Samedi 6 août, 21h15, Salle des fêtes de Treignac : Aquaserge Orchestra
Benjamin Glibert : guitare, voix - Julien Gasc : clavier, voix - Audrey Ginestet : basse - Julien Chamla : batterie - Manon Glibert : clarinette - Robin Fincker : saxophone ténor - Sébastien Cirotteau : trompette - Olivier Kelchtermans : saxophone baryton
La salle des fêtes de Treignac est un monument d'histoire. La municipalité de Treignac va la rénover. Souhaitons seulement qu'elle prenne garde à y laisser les traces de toute la musique qui s'y est plu. Celle d'Aquaserge Orchestra, cette soirée de samedi également. "Orchestra" parce que le quintet signataire d'À l'amitié (6), excellente nouvelle de la pop made in France, est renforcé par trois souffleurs qui brassent d'autres perles que du vent. Le groupe commence avec "La ligue anti jazz rock", thème générique où se mettent en lice différentes conceptions internes.
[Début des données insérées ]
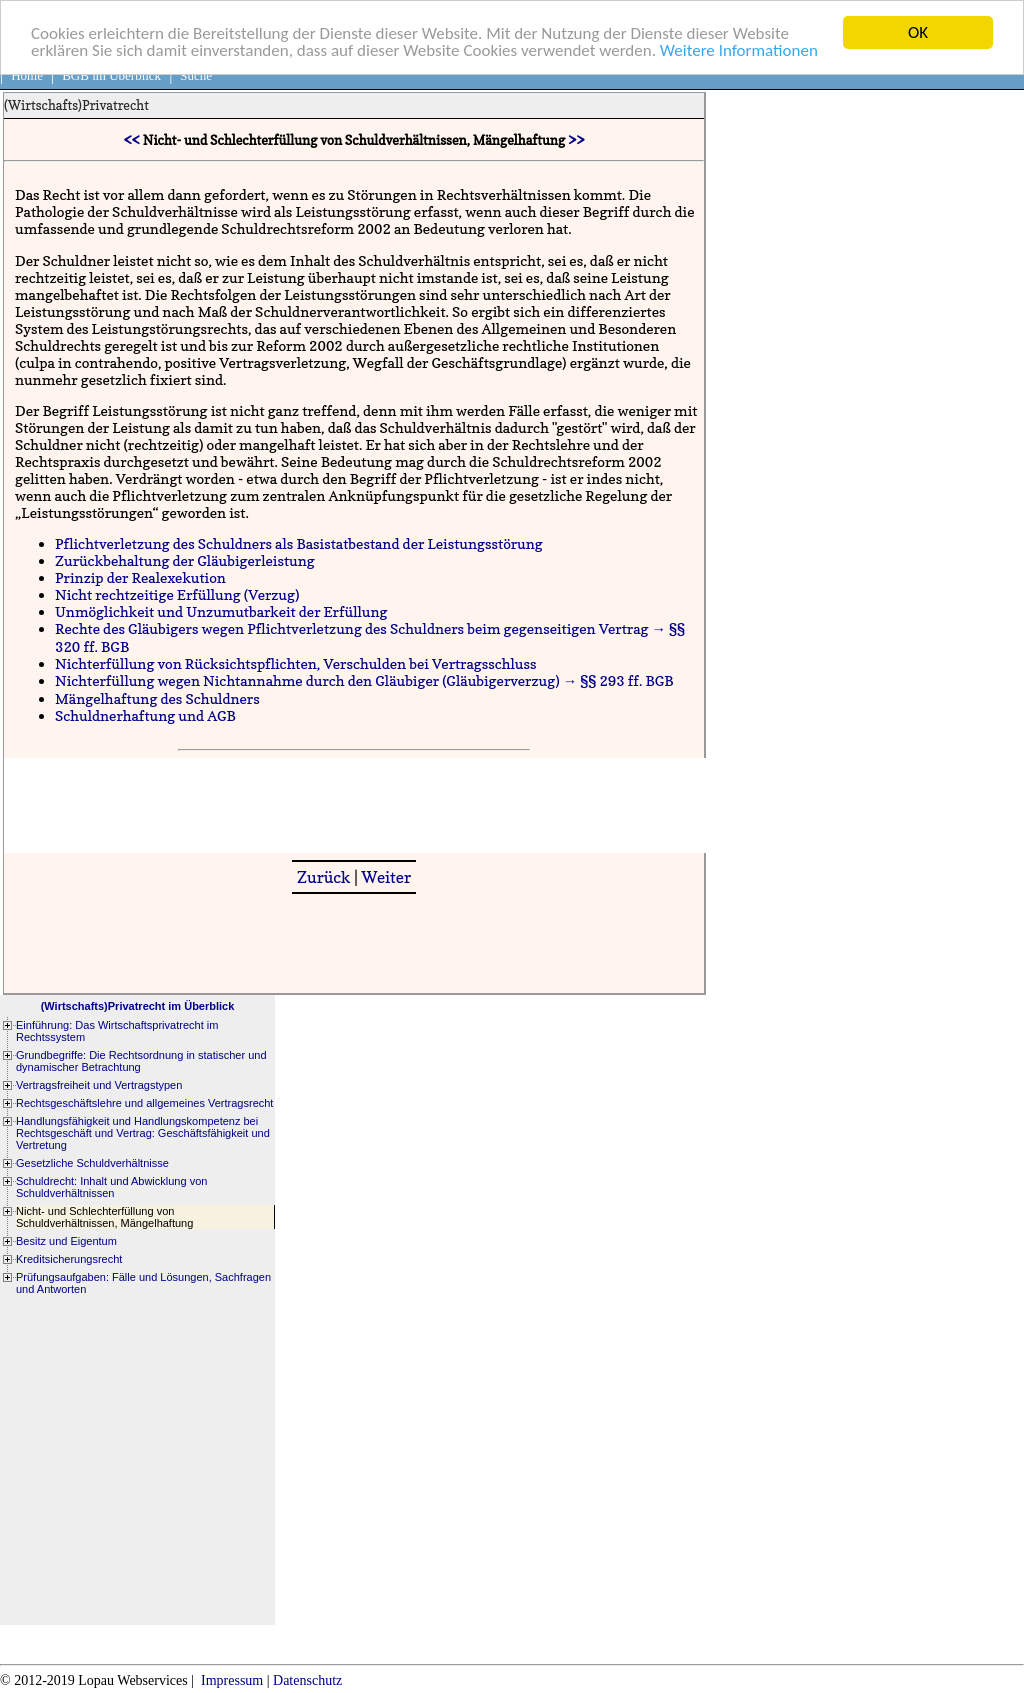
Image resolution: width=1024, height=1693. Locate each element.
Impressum (232, 1680)
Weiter (386, 877)
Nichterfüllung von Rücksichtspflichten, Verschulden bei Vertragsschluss (296, 663)
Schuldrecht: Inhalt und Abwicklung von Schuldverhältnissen (111, 1187)
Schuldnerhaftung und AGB (145, 715)
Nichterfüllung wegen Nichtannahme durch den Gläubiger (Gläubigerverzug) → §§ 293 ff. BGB (364, 680)
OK (918, 32)
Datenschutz (307, 1680)
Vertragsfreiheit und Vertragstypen (99, 1085)
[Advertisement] (368, 803)
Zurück (324, 877)
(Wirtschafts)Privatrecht (76, 105)
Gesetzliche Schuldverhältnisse (92, 1163)
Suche (196, 75)
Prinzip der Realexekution (140, 577)
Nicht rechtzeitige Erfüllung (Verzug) (177, 594)
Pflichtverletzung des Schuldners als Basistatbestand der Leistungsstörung (299, 543)
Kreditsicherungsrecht (69, 1259)
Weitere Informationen (739, 49)
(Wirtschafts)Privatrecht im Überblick (138, 1006)
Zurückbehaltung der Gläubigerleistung (185, 560)
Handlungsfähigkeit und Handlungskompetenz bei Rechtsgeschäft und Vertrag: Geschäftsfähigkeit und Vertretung (143, 1133)
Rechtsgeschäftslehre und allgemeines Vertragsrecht (144, 1103)
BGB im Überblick (111, 75)
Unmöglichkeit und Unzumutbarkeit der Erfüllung (221, 611)
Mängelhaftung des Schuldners (157, 698)
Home (27, 75)
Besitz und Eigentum (66, 1241)
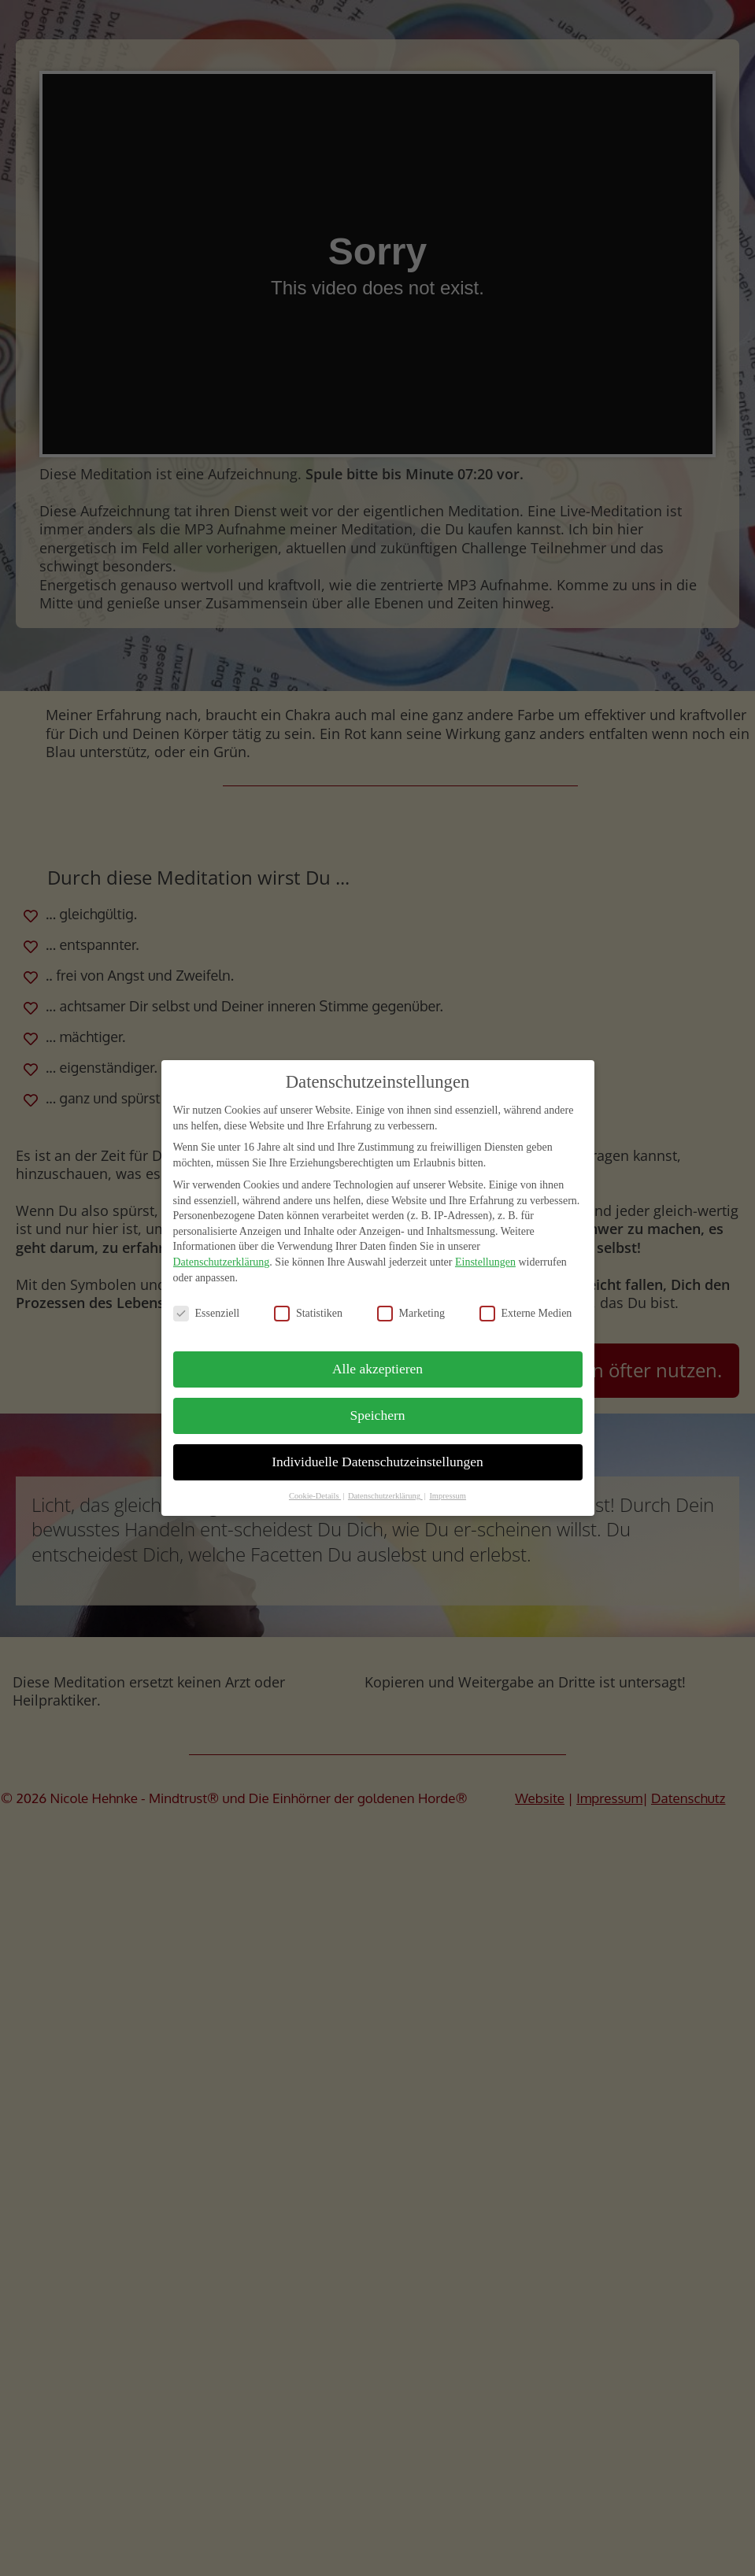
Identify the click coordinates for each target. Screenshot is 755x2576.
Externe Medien (525, 1313)
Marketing (411, 1313)
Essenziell (206, 1313)
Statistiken (308, 1313)
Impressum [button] (447, 1495)
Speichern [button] (377, 1415)
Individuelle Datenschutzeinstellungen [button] (377, 1461)
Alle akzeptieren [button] (377, 1369)
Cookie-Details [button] (315, 1495)
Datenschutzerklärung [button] (385, 1495)
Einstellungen (485, 1262)
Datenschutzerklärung (221, 1262)
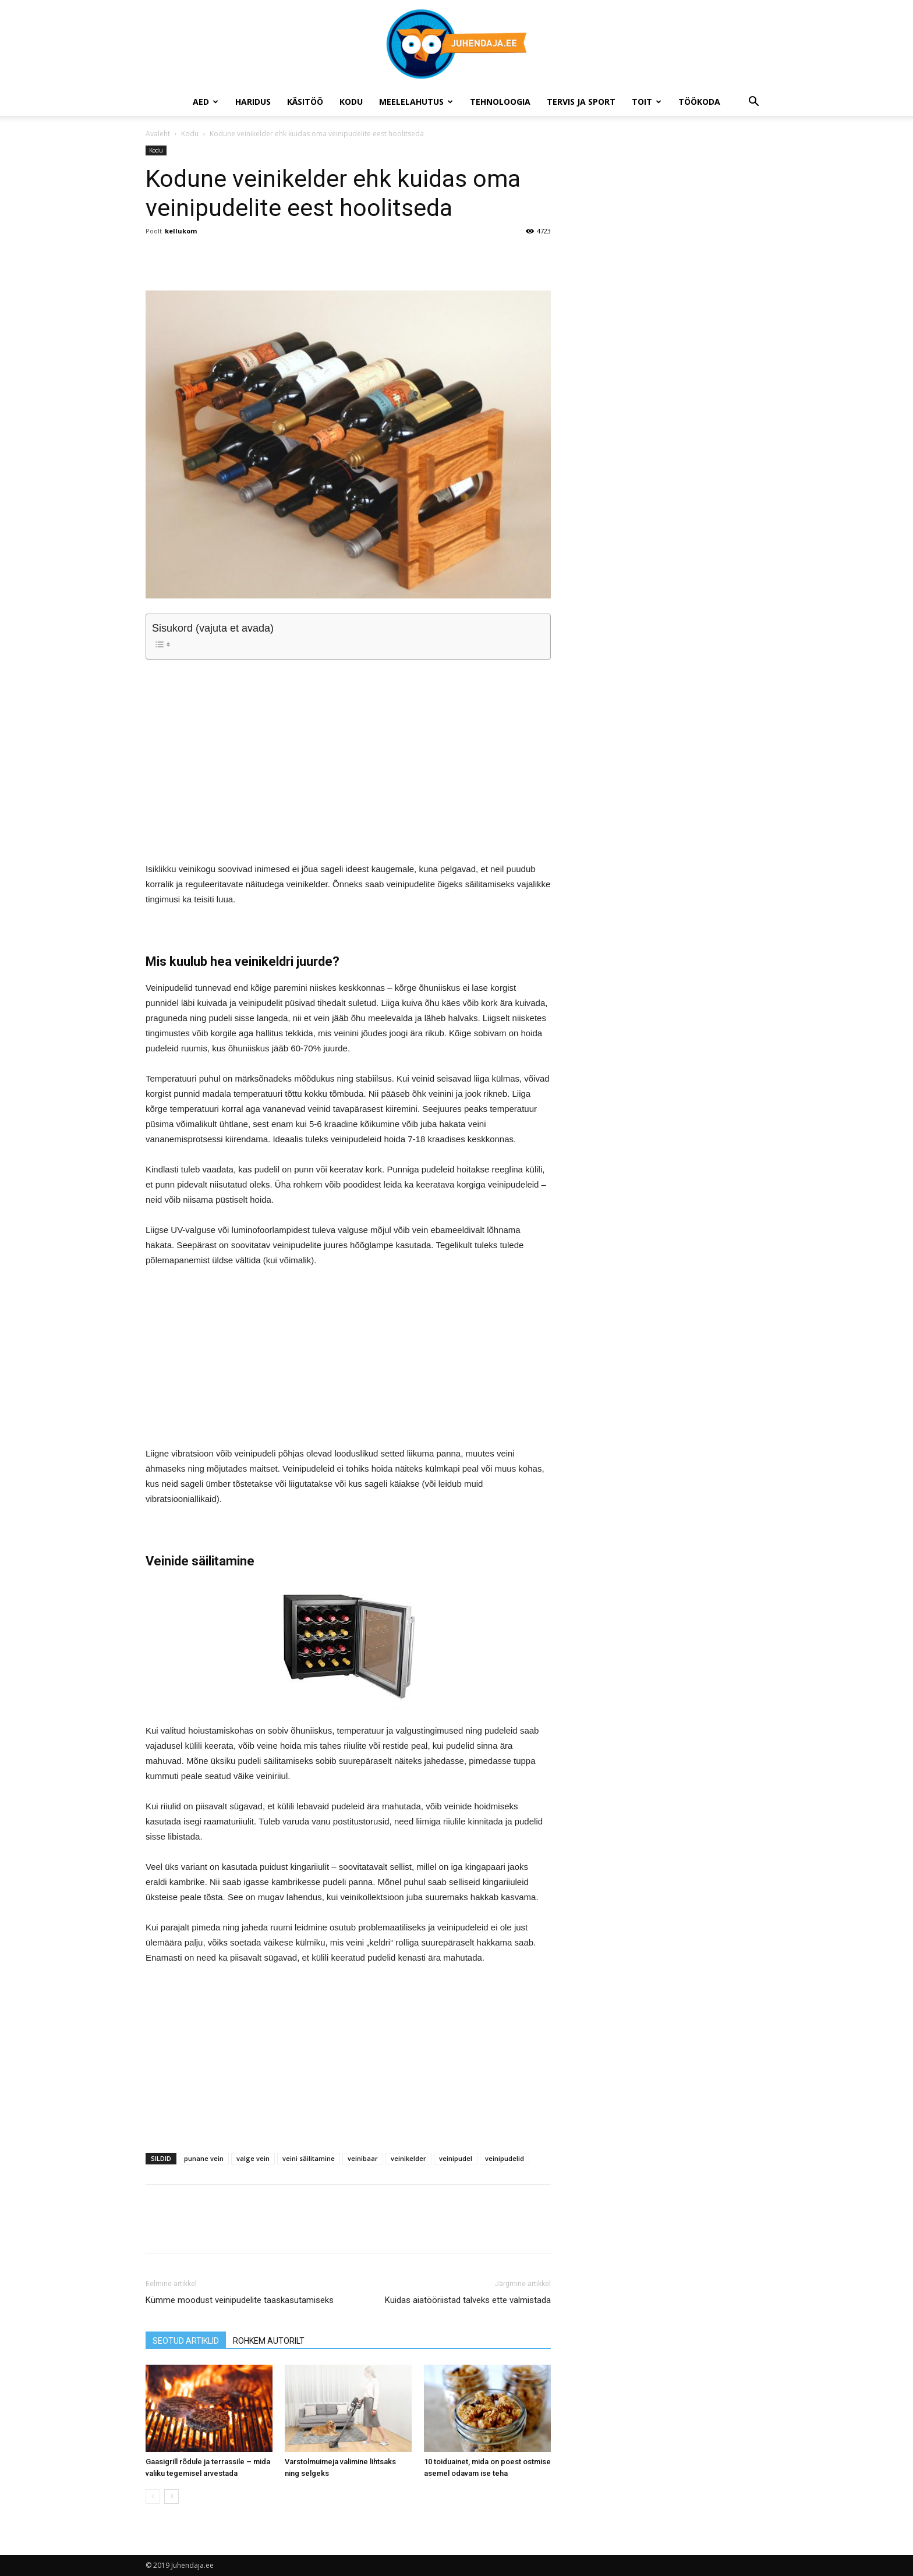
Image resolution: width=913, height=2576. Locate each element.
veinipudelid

Au fil des plages, la musique se développe en une sorte d'onctuosité acide au sens neuf et éclaté, recherche d'une destination imprévue modelée par une somme d'informations foisonnantes corrosives et dénudées. Les chansons, éraflures méditatives, s'intègrent dans cet univers aux figures imbriquées, au sentiment tourné vers ses réserves d'intuition. Les vents s'emportent, la transe délaisse ses coquetteries de crépuscule. Le vieux spectateur a pu parfois penser à quelque Machine Molle, mais l'essentiel ne réside pas dans nos catalogues de souvenirs et leurs bons déclencheurs. Aquaserge, que l'on dit né d'un déluge, est une aventure singulière s'inscrivant dans l'essentiel syllabaire des lendemains qui chantent.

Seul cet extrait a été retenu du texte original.